Jessica Alba is Transportation Policy Manager with Stanford University and has a passion for sustainability and strong TDM programs.
We asked her for her views on ACT and the future of TDM.
1. What brought you to TDM?
Growing up in Sweden, I have always had a strong passion for sustainability. With dual Masters in Earth Sciences and Environmental Science, I learned that transportation planning can have a huge impact on an individual’s carbon footprint. While at the Swedish transportation planning firm Trivector Traffic, I got to see first-hand how regional and local TDM programs significantly impacted employees’ and residents’ travel behavior. When I moved to the United States and joined Nelson\Nygaard Consulting Associates in 2004, I was fortunate to have both Jeffrey Tumlin and Patrick Siegman as mentors on TDM and parking economics. These two organizations and the colleagues that I’ve had the pleasure of learning from in my early career truly shaped my passion for TDM.
2. How did you get involved in ACT?
ACT has provided me with a steady source of reliable information about TDM on the federal and regional levels over the years. I’ve enjoyed participating in some of ACT’s international conferences, webinars and Bay Area events. It’s also been a great venue to get to know peers who are as passionate about TDM as I am. In my new role at Stanford University, I am looking forward to being more actively involved in the organization.
3. What do you see as the future of TDM? Any specific challenges?
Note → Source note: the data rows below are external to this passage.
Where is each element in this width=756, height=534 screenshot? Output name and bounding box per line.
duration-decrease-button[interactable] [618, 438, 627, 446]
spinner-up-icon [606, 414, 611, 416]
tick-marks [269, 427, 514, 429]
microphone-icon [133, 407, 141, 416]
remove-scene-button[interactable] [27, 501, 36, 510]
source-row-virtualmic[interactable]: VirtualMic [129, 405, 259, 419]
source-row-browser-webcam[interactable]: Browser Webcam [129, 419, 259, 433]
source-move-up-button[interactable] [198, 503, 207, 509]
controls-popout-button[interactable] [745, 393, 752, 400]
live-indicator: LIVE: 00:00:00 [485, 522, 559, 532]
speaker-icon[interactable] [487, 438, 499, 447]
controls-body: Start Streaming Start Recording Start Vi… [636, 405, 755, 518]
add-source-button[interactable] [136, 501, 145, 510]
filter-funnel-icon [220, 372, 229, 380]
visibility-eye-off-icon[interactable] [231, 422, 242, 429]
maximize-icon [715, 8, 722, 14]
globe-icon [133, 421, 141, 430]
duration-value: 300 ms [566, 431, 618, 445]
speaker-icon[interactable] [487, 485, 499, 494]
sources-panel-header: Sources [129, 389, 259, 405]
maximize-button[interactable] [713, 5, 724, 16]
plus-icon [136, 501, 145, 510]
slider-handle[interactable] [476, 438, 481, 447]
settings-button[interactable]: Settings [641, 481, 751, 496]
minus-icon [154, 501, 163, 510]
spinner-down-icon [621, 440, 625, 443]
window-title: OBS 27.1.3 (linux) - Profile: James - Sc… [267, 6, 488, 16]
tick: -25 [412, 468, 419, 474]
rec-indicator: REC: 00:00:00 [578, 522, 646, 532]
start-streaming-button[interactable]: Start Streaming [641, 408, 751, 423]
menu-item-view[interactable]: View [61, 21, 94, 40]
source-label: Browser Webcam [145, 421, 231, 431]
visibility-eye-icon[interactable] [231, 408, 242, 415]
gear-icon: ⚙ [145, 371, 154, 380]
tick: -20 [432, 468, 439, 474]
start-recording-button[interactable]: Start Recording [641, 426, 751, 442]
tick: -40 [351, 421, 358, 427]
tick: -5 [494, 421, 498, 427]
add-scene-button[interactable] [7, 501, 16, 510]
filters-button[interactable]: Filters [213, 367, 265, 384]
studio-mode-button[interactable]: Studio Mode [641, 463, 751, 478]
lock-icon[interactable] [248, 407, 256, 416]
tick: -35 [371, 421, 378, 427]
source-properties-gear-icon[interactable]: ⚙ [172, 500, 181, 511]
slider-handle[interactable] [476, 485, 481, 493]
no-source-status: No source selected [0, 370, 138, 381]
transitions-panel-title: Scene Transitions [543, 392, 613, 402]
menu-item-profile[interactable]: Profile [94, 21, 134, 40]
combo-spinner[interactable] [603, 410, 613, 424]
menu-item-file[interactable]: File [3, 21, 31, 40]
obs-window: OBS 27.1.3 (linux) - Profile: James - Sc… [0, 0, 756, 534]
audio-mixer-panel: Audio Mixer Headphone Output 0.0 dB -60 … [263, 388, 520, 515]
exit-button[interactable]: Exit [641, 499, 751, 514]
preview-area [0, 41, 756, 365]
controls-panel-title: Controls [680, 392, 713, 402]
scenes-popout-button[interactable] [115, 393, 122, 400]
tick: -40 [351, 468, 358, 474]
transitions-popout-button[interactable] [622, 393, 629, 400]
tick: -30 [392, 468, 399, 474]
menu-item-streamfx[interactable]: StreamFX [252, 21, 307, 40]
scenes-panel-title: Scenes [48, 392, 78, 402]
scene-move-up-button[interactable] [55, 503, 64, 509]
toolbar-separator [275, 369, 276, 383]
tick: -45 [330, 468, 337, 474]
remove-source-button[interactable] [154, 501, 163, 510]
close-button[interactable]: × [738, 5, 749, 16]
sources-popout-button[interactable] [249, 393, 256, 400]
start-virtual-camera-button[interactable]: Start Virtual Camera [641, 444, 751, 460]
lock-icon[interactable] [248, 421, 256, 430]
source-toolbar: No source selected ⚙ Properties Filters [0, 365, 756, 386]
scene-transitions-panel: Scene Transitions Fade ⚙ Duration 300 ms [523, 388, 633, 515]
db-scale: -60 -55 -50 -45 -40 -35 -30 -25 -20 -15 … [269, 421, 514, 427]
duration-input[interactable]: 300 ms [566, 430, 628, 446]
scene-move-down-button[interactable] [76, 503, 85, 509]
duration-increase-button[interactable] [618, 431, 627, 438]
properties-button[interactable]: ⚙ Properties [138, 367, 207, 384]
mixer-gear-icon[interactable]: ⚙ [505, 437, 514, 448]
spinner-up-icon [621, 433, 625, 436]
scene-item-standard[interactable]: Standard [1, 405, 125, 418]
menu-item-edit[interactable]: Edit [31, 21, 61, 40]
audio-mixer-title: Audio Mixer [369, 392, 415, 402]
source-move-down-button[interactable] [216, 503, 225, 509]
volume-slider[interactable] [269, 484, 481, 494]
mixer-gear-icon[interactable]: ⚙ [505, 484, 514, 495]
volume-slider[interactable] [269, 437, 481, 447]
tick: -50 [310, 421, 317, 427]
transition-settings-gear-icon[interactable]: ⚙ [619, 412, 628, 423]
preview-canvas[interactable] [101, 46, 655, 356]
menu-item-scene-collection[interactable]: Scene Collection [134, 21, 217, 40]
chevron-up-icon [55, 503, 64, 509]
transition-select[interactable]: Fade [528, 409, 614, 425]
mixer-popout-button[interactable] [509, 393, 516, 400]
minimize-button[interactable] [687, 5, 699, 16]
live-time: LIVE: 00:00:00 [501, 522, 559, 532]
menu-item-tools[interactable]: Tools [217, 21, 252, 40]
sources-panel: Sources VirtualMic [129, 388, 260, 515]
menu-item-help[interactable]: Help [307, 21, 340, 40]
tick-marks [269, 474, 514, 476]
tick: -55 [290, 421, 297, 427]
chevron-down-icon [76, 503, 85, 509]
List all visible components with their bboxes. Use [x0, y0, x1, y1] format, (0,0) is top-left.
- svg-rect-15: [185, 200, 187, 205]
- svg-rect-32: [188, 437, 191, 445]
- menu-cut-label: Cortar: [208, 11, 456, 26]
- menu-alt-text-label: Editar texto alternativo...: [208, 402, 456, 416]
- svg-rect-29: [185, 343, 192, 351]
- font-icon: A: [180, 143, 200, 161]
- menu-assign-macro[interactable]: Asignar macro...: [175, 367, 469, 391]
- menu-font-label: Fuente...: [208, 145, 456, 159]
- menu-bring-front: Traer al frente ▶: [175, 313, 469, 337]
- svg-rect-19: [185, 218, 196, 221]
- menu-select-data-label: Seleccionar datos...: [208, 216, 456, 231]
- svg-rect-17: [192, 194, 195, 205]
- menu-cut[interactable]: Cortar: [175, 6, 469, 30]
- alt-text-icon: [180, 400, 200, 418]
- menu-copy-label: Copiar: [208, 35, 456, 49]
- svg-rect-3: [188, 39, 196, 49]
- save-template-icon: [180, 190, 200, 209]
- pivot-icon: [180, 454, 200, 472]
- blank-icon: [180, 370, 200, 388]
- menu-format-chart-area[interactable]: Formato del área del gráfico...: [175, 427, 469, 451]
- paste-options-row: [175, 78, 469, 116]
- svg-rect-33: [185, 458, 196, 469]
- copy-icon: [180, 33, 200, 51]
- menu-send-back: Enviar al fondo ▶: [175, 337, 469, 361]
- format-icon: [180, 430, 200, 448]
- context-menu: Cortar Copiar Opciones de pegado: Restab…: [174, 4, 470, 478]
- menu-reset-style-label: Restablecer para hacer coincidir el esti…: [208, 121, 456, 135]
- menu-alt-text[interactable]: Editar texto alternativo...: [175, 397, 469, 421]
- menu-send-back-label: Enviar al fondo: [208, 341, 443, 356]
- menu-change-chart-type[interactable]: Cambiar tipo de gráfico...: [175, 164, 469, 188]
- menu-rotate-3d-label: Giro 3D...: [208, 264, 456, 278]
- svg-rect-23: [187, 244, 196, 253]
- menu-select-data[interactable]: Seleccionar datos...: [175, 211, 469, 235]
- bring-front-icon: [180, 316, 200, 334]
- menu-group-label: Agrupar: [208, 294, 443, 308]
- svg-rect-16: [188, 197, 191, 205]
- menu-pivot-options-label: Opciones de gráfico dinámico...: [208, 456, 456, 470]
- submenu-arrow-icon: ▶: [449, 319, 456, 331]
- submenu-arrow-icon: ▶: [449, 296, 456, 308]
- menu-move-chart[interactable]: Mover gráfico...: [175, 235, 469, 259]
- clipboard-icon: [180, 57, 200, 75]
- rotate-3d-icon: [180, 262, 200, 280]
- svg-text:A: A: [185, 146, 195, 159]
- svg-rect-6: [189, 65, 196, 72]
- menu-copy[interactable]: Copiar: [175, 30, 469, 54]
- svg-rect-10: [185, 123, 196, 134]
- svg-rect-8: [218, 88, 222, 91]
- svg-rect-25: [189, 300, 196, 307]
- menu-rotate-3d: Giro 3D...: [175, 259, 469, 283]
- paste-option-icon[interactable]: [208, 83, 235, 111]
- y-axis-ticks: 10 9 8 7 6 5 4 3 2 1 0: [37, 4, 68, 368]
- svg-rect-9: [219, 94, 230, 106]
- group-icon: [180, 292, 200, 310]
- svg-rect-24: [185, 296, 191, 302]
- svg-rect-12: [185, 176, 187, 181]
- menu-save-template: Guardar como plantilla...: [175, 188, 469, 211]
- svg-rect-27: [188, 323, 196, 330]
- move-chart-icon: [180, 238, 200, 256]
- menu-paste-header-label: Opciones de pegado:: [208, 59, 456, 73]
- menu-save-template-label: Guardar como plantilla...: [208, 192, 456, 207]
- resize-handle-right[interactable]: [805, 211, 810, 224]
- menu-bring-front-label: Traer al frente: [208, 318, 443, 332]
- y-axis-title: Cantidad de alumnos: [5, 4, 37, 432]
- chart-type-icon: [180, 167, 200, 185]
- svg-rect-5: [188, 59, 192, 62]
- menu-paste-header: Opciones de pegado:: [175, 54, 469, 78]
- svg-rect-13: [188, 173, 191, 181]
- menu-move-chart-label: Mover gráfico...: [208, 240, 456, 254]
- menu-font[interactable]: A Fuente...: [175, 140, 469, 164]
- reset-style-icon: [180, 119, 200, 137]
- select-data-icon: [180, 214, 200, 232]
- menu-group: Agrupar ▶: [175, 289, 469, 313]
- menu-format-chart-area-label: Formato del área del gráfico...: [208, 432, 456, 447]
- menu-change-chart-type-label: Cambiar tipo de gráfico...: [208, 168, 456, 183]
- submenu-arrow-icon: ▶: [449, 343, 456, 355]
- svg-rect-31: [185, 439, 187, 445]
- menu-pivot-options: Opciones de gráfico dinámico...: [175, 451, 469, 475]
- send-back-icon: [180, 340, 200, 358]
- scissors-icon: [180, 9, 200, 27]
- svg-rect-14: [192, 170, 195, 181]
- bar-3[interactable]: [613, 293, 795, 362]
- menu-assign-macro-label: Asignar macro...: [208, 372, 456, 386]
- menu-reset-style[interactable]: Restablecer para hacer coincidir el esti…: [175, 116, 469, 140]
From my perspective, the biggest challenge with TDM is that many elected officials, planners, and engineers are skeptical about how successful these primarily “soft measures,” such as incentives, promoting alternative transportation and parking management, are in creating long-term change. The future looks brighter, though. With an increasing number of reliable data sources and longitudinal evaluations, there is growing awareness and acceptance in many US cities that we can’t build our way out of congestion by adding more traffic lanes or parking. Instead, investments in multimodal access improvements and strong TDM programs are becoming the norm in these markets. With rapid evolution in emerging mobility strategies and technology, TDM is also gaining momentum as the perfect vehicle (no pun intended!) for these new tools. In the end, TDM is all about providing transportation options and sharing our existing resources as efficiently and equitably as possible – a natural extension of the future of mobility.